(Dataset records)
--- --- ---

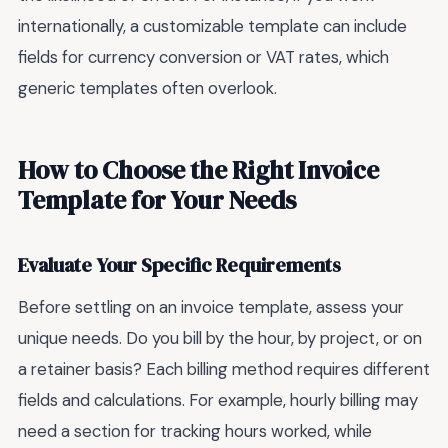
internationally, a customizable template can include
fields for currency conversion or VAT rates, which
generic templates often overlook.
How to Choose the Right Invoice
Template for Your Needs
Evaluate Your Specific Requirements
Before settling on an invoice template, assess your
unique needs. Do you bill by the hour, by project, or on
a retainer basis? Each billing method requires different
fields and calculations. For example, hourly billing may
need a section for tracking hours worked, while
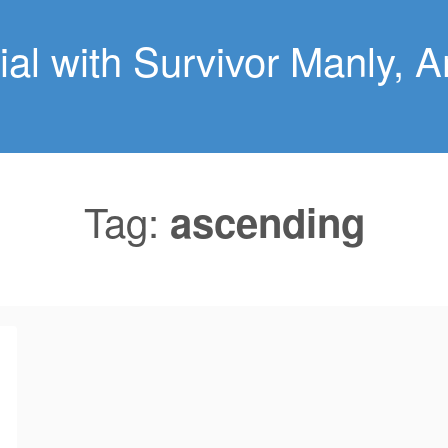
al with Survivor Manly, An
Tag:
ascending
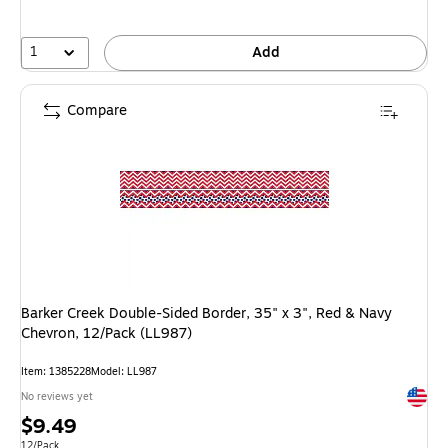
1
Add
Compare
Barker Creek Double-Sided Border, 35" x 3", Red & Navy
Chevron, 12/Pack (LL987)
Item: 1385228
Model: LL987
Exited 
No reviews yet
Price
$9.49
Unit of measure 12/Pack
12/Pack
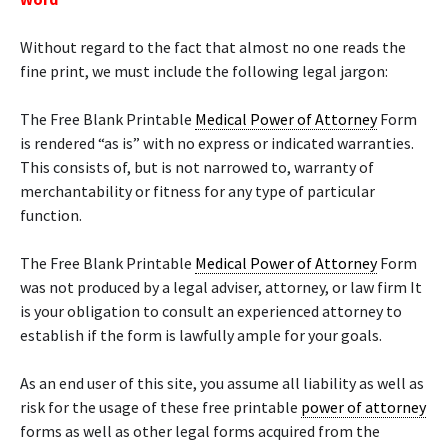
Without regard to the fact that almost no one reads the
fine print, we must include the following legal jargon:
The Free Blank Printable
Medical Power of Attorney
Form
is rendered “as is” with no express or indicated warranties.
This consists of, but is not narrowed to, warranty of
merchantability or fitness for any type of particular
function.
The Free Blank Printable
Medical Power of Attorney
Form
was not produced by a legal adviser, attorney, or law firm It
is your obligation to consult an experienced attorney to
establish if the form is lawfully ample for your goals.
As an end user of this site, you assume all liability as well as
risk for the usage of these free printable
power of attorney
forms as well as other legal forms acquired from the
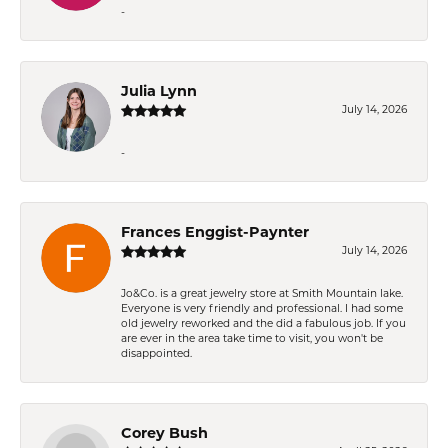
-
Julia Lynn
July 14, 2026
-
Frances Enggist-Paynter
July 14, 2026
Jo&Co. is a great jewelry store at Smith Mountain lake.
Everyone is very friendly and professional. I had some
old jewelry reworked and the did a fabulous job. If you
are ever in the area take time to visit, you won't be
disappointed.
Corey Bush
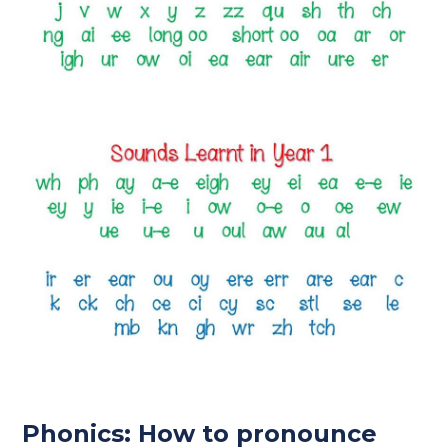
Phonics: How to pronounce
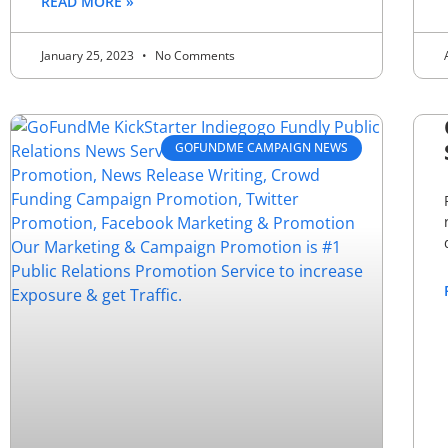
READ MORE »
January 25, 2023
No Comments
GOFUNDME CAMPAIGN NEWS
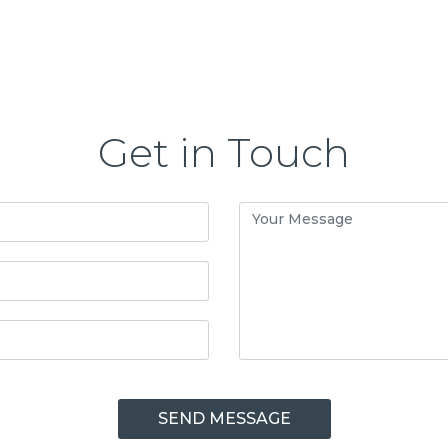
Get in Touch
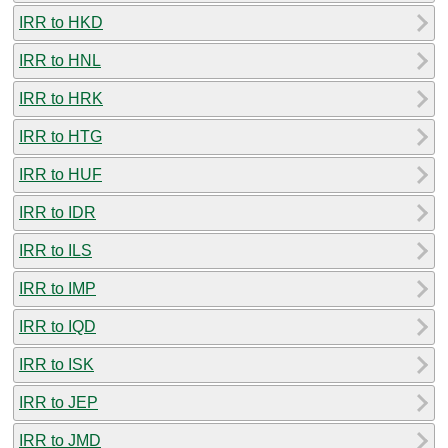
IRR to HKD
IRR to HNL
IRR to HRK
IRR to HTG
IRR to HUF
IRR to IDR
IRR to ILS
IRR to IMP
IRR to IQD
IRR to ISK
IRR to JEP
IRR to JMD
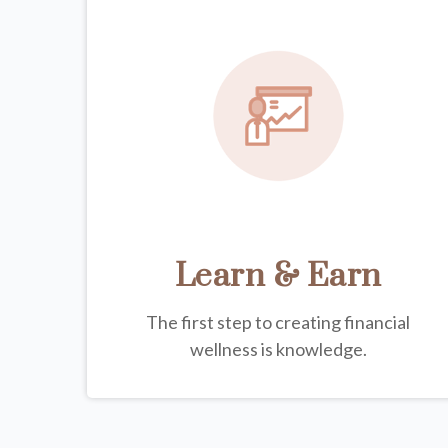
Learn & Earn
The first step to creating financial
wellness is knowledge.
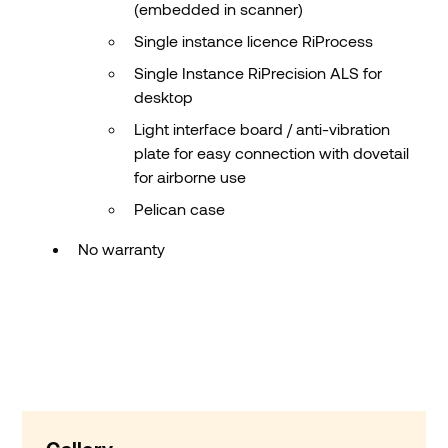
(embedded in scanner)
Single instance licence RiProcess
Single Instance RiPrecision ALS for
desktop
Light interface board / anti-vibration
plate for easy connection with dovetail
for airborne use
Pelican case
No warranty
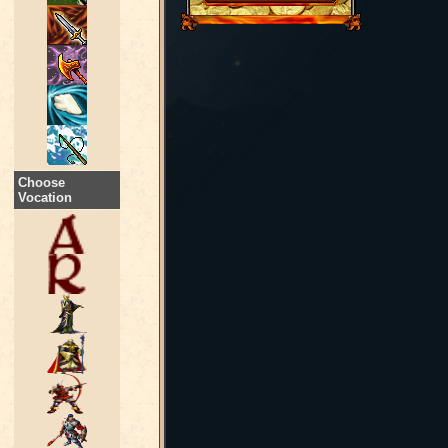
Choose
Vocation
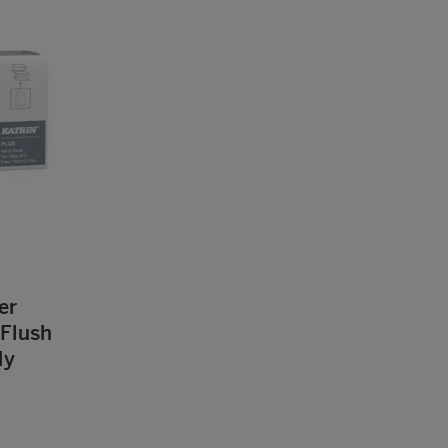
er
Flush
dy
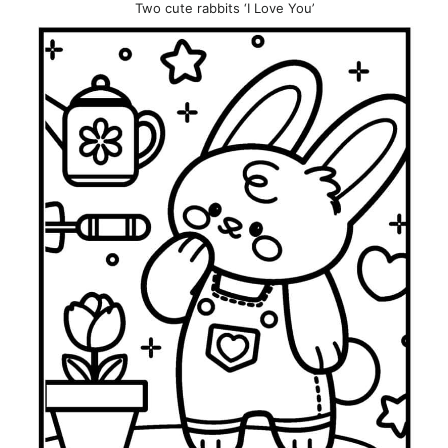
Two cute rabbits ‘I Love You’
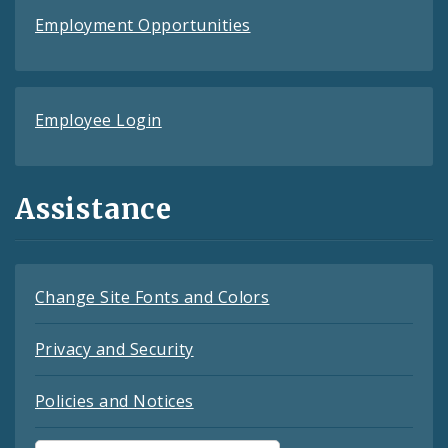
Employment Opportunities
Employee Login
Assistance
Change Site Fonts and Colors
Privacy and Security
Policies and Notices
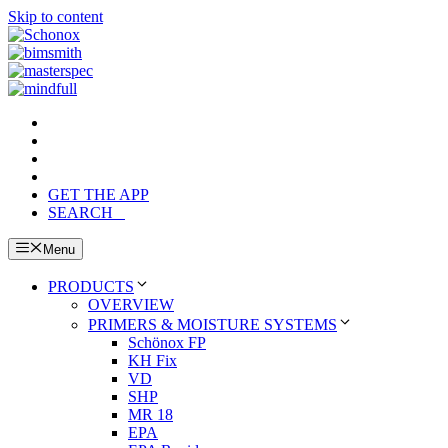
Skip to content
GET THE APP
SEARCH
Menu
PRODUCTS
OVERVIEW
PRIMERS & MOISTURE SYSTEMS
Schönox FP
KH Fix
VD
SHP
MR 18
EPA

--- --- ---

## WORK INSTRUCTION
Word for word, restate the records above and drop the pictures.

## ANSWER SPACE
internationally, a customizable template can include
fields for currency conversion or VAT rates, which
generic templates often overlook.
How to Choose the Right Invoice
Template for Your Needs
Evaluate Your Specific Requirements
Before settling on an invoice template, assess your
unique needs. Do you bill by the hour, by project, or on
a retainer basis? Each billing method requires different
fields and calculations. For example, hourly billing may
need a section for tracking hours worked, while
al with Survivor Manly, An
Tag:
ascending
1
Add
Compare
Barker Creek Double-Sided Border, 35" x 3", Red & Navy
Chevron, 12/Pack (LL987)
Item: 1385228
Model: LL987
Exited 
No reviews yet
Price
$9.49
Unit of measure 12/Pack
12/Pack
Without regard to the fact that almost no one reads the
fine print, we must include the following legal jargon:
The Free Blank Printable
Medical Power of Attorney
Form
is rendered “as is” with no express or indicated warranties.
This consists of, but is not narrowed to, warranty of
merchantability or fitness for any type of particular
function.
The Free Blank Printable
Medical Power of Attorney
Form
was not produced by a legal adviser, attorney, or law firm It
is your obligation to consult an experienced attorney to
establish if the form is lawfully ample for your goals.
As an end user of this site, you assume all liability as well as
risk for the usage of these free printable
power of attorney
forms as well as other legal forms acquired from the
-
Julia Lynn
July 14, 2026
-
Frances Enggist-Paynter
July 14, 2026
Jo&Co. is a great jewelry store at Smith Mountain lake.
Everyone is very friendly and professional. I had some
old jewelry reworked and the did a fabulous job. If you
are ever in the area take time to visit, you won't be
disappointed.
Corey Bush
Phonics: How to pronounce
READ MORE »
January 25, 2023
No Comments
GOFUNDME CAMPAIGN NEWS
Get in Touch
IRR to HKD
IRR to HNL
IRR to HRK
IRR to HTG
IRR to HUF
IRR to IDR
IRR to ILS
IRR to IMP
IRR to IQD
IRR to ISK
IRR to JEP
IRR to JMD
Learn & Earn
The first step to creating financial
wellness is knowledge.
(embedded in scanner)
Single instance licence RiProcess
Single Instance RiPrecision ALS for
desktop
Light interface board / anti-vibration
plate for easy connection with dovetail
for airborne use
Pelican case
No warranty
Choose
Vocation
er
Flush
dy
Two cute rabbits ‘I Love You’
Employment Opportunities
Employee Login
Assistance
Change Site Fonts and Colors
Privacy and Security
Policies and Notices
Skip to content
GET THE APP
SEARCH
Menu
PRODUCTS
OVERVIEW
PRIMERS & MOISTURE SYSTEMS
Schönox FP
KH Fix
VD
SHP
MR 18
EPA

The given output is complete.